'Rapid Resolution' has paid rapid dividends for city

Criminal justice reform has been a high priority in Georgia over the past few years, with some impressive results. Common-sense alternative sentencing policies have begun to ease the strain on overpopulated prisons and court caseloads.

If it has worked at the state level, why not try something similar closer to home?

Columbus has done just that. Back in the spring, a group attorneys, judges and others advocating something called the Rapid Resolution Initiative approached Columbus Council with the prediction that the program would not only help ease the population of the Muscogee County Jail, but could come close to paying for itself in the process. A yearly investment of $458,000, they estimated, would save about $440,000 in jail costs.

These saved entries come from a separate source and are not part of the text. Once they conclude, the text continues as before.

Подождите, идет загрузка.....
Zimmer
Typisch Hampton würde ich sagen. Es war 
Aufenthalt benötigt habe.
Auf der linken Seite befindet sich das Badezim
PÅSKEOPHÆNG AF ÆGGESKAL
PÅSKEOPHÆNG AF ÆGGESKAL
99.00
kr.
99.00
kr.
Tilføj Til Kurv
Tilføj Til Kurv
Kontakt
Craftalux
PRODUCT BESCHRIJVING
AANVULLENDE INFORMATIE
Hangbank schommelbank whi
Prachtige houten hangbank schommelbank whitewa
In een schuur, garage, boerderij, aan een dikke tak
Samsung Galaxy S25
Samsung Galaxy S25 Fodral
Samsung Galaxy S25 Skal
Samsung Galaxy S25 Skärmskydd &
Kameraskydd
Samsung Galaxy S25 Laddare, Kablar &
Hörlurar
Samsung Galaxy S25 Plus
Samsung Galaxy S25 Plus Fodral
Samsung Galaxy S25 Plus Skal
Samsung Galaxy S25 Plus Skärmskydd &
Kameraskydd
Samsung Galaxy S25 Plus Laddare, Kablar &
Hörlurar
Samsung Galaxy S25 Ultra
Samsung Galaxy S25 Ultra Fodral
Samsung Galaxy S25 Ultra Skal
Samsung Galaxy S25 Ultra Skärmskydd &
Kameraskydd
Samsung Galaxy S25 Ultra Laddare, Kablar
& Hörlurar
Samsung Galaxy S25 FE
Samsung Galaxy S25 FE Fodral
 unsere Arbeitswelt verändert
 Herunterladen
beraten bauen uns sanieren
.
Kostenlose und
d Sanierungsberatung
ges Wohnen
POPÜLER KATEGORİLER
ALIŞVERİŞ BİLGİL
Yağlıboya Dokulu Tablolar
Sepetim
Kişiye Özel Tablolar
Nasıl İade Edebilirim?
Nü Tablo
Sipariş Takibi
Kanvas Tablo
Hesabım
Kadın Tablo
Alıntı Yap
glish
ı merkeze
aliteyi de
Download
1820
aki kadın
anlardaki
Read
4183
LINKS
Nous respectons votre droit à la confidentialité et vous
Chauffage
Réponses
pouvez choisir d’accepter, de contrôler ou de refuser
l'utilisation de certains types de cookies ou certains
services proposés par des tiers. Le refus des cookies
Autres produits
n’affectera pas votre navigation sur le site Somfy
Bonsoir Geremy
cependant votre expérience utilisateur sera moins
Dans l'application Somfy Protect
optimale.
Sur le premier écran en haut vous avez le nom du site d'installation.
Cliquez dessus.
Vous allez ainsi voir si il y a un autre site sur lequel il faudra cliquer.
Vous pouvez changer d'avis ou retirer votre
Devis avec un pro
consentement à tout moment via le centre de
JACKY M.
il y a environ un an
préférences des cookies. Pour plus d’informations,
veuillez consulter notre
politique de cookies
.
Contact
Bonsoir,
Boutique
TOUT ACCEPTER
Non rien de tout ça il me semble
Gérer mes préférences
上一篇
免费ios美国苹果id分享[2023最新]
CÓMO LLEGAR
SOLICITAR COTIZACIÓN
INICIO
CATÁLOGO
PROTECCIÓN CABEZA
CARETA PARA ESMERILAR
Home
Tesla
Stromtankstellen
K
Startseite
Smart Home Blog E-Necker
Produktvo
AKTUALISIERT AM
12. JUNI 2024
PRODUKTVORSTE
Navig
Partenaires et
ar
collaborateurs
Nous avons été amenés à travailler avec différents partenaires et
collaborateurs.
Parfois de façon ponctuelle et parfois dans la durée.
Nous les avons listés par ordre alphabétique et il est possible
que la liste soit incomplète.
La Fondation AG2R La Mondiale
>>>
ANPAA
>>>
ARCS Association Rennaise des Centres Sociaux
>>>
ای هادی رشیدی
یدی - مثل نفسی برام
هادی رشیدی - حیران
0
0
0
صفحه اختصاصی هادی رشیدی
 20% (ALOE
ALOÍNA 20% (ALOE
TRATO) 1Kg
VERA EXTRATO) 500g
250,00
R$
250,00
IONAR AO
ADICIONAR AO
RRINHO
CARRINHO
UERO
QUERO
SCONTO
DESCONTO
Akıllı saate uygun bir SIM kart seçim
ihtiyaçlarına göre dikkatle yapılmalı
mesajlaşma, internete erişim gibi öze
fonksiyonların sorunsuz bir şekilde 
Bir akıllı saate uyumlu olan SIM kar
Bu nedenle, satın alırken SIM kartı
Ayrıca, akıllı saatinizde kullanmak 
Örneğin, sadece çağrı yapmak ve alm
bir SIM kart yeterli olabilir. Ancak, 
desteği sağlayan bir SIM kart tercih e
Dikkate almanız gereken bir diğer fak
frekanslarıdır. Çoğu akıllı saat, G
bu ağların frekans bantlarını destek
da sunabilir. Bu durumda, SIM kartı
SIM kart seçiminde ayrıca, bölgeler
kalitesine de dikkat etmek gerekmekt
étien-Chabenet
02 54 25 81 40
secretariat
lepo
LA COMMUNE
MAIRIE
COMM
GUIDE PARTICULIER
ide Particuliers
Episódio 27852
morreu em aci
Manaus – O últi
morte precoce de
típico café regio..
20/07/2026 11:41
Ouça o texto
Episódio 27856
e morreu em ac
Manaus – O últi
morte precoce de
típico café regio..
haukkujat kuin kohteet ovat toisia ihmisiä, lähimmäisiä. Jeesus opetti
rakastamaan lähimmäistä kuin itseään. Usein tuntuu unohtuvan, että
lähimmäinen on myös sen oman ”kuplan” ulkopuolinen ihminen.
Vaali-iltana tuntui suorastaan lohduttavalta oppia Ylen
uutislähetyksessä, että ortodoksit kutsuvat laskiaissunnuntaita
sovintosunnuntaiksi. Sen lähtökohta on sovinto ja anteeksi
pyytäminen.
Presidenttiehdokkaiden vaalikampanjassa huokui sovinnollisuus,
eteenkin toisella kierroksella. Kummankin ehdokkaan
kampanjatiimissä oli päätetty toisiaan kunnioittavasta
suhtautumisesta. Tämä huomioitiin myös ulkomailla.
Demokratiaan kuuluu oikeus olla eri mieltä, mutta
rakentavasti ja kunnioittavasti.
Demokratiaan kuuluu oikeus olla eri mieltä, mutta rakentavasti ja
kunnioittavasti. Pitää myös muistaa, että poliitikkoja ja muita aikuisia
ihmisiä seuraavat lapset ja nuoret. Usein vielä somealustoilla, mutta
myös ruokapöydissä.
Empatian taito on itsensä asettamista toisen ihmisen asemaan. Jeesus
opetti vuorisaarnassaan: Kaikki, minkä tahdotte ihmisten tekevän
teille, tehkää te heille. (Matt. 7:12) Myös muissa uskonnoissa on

Council gave it a thumbs-up, and the Rapid Resolution Initiative officially began in July. The program is designed to do pretty much what its name says: It expedites the more straightforward cases through the process so a suspect or inmate can be freed, fined or transferred, if the case so warrants, rather than just languishing indefinitely (and expensively, and in some cases unjustly) in the jail.

The early results -- early as in less than half the year for which the city put up the money -- are beyond the most optimistic predictions. Council was told at this week's regular meeting that Rapid Resolution has already saved about $406,000 in direct jail costs, and an amount in jail medical costs to zero out the rest of what the city budgeted for the program.

Not surprisingly, it's getting stellar reviews from both sides of the criminal justice "aisle." District Attorney Julia Slater said one of the effects of the program's success has been greater efficiency in her office. In "victim cases," she said, quicker resolution means "if there is restitution that is owed, we can get an order on those cases."

Chief Assistant Public Defender Steve Craft, who along with Chief Superior Court Judge Gil McBride and others helped design the program, told council that in the four and a half months of operation, Rapid Resolution has dealt with almost 300 cases that were processed in an average of 43 days - less than one-fifth the time it would otherwise have taken. He estimated that Rapid Response has already saved Columbus the equivalent of 400 jail days, at more than $10 a day, times the number of cases.

It has also resulted in a Muscogee County Jail inmate population that has not been at maximum capacity since the program began.

The obvious (and legitimate) concern, as there always is with matters of crime and punishment, is the danger of a turnstile system more concerned with savings than with safety - or, as Craft put it, a "catch-and-release" program.

So far, he said, fewer than 1 percent of those processed through Rapid Resolution have come back into the system. Even with a small sample, that's an encouragingly small number.